__Work required__: Go to the line holding "a beginner’s coding course — it’s aimed at" in the entries below and write out exactly every line down to and including the line holding "quality and consistency".

__Task material__:
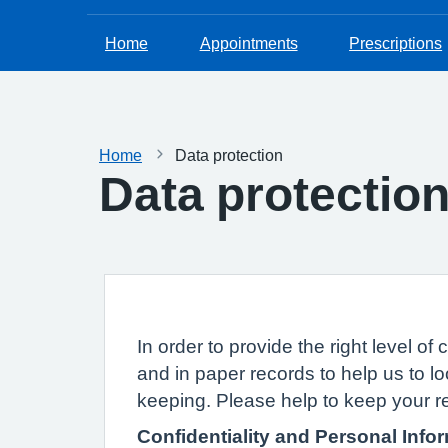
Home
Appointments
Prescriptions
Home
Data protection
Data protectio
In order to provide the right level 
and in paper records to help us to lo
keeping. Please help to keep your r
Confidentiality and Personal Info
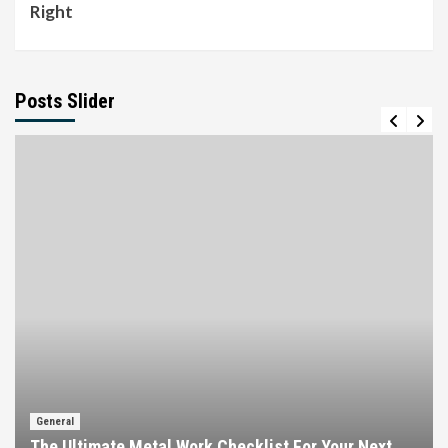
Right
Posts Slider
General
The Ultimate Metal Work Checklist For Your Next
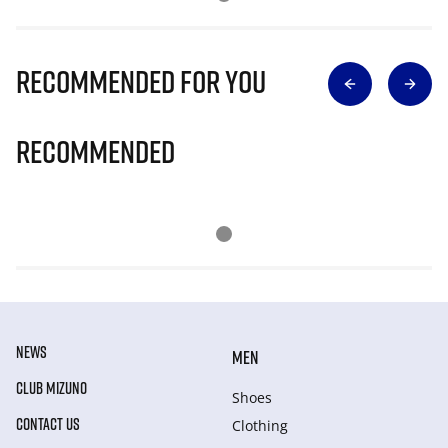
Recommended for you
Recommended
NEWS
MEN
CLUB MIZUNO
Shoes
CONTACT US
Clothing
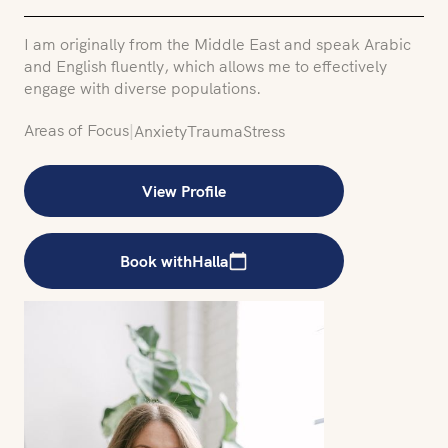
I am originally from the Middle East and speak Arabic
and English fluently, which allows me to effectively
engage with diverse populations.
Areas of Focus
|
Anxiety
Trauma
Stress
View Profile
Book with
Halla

...

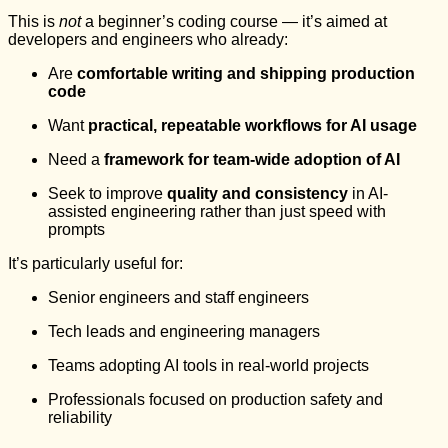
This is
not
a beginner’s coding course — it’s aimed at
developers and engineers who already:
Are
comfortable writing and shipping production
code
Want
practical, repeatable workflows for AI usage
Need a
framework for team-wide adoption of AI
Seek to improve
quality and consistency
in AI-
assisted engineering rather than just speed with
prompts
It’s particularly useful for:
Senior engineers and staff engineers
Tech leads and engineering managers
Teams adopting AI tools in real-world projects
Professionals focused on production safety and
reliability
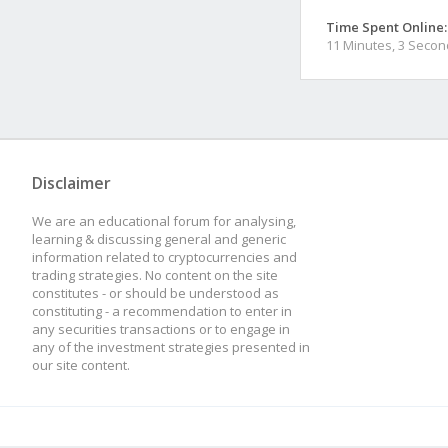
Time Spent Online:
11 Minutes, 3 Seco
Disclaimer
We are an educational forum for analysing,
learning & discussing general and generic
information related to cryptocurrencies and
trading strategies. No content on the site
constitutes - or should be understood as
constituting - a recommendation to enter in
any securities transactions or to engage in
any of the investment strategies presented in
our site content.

---

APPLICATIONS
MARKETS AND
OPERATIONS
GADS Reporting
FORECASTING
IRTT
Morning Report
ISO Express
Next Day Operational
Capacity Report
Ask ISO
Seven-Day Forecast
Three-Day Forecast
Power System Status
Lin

__Reply to the task__:
a beginner’s coding course — it’s aimed at
developers and engineers who already:
Are
comfortable writing and shipping production
code
Want
practical, repeatable workflows for AI usage
Need a
framework for team-wide adoption of AI
Seek to improve
quality and consistency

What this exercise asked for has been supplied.